I want to be clear that this is not a distant or utopian proposal. The legal groundwork has been laid by UNITAD. The evidence exists. What is missing is political will. States that claim to support international justice need to translate that commitment into the concrete diplomatic work of negotiating and funding a tribunal. Yazidi survivors have been patient and courageous in their engagement with international institutions. They deserve more than process – they deserve results.
Sarah Nader: Finally, what message would you want Opinio Juris readers – many of whom are international law practitioners, scholars, and students – to take from this conversation?
Saad Kassis-Mohamed: I would offer three things. First, the legal arguments for accountability in this case are strong and extensively documented. This is not a situation where the law is unclear or where attribution is contested. The evidence is there. What is needed is a legal community that continues to push for the institutional and political conditions in which that law can be applied.
Second, I would urge attention to the domestic dimension.
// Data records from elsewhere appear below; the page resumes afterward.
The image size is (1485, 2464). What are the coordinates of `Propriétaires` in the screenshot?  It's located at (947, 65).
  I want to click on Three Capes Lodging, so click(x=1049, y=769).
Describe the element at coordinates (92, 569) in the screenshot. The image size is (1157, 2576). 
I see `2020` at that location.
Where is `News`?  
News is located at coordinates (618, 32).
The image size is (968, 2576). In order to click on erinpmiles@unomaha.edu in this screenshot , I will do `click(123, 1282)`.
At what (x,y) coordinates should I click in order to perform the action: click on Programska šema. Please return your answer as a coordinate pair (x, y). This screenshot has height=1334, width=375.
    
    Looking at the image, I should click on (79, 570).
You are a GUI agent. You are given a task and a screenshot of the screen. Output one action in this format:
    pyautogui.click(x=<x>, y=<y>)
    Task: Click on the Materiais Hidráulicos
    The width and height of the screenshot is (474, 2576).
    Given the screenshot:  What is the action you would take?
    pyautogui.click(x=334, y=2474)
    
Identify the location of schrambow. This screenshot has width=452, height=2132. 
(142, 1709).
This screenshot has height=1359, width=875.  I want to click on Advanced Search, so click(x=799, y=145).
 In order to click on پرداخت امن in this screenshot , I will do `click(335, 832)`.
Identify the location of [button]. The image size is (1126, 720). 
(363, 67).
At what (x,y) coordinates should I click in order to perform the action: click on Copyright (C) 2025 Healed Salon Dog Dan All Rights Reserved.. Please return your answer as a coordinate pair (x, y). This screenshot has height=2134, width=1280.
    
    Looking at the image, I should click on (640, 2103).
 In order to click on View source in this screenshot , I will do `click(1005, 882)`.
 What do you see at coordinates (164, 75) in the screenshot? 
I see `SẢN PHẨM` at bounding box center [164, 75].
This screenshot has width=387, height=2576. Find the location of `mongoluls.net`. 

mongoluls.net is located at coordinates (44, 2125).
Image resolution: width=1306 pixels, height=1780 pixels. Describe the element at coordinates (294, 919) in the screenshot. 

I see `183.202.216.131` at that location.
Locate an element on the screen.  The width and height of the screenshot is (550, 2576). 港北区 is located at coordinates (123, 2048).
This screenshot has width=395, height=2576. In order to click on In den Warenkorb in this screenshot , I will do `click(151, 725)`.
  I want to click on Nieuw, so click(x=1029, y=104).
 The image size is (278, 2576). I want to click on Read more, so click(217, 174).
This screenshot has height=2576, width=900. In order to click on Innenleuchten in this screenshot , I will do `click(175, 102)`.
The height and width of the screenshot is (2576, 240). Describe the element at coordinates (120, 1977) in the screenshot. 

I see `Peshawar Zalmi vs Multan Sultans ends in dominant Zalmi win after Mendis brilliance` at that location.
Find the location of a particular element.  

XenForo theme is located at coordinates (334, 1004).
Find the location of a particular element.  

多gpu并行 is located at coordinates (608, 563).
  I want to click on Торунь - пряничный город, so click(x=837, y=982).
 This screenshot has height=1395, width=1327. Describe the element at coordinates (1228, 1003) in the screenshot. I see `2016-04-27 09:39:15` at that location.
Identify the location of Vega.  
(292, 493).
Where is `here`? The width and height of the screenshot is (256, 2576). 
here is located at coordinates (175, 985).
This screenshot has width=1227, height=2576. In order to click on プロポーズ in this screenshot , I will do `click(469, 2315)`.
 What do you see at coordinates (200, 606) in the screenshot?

Supporting Iraqi legal reform – including the adoption of a domestic genocide law and strengthening the capacity of Iraqi courts to conduct fair and trauma-informed proceedings – is unglamorous but genuinely important work. International criminal law ultimately depends on functioning national systems.
Third, I would ask that the field not lose the human centre of this conversation. Behind every legal category – genocide, sexual slavery, enforced disappearance – there are individual women whose lives were devastated and who are navigating reconstruction in extraordinarily difficult circumstances. The purpose of international law in this context is to serve them. The measure of its success is whether they experience justice, safety, and recognition. By that measure, we have significant distance yet to travel.
About the Participants
Saad Kassis-Mohamed is Chairman of the Human Rights Association, where he leads work on human rights documentation, accountability, and legal advocacy for communities affected by conflict in the Middle East and North Africa. He has worked closely with international bodies, national courts, and civil society organisations on accountability mechanisms for ISIL crimes and the protection of vulnerable populations in conflict-affected settings. The HRA’s full report on this subject is available at: wcrfoundation.com/crimes-without-courts-why-justice-for-yazidi-women-remains-unfinished.
Sarah Nader is a Legal Research Officer at the Kurdish Rights Centre, specialising in human rights documentation, transitional justice, and the protection of vulnerable populations in conflict-affected settings. She coordinates the Centre’s legal research partnerships with civil society organisations across the Middle East and North Africa.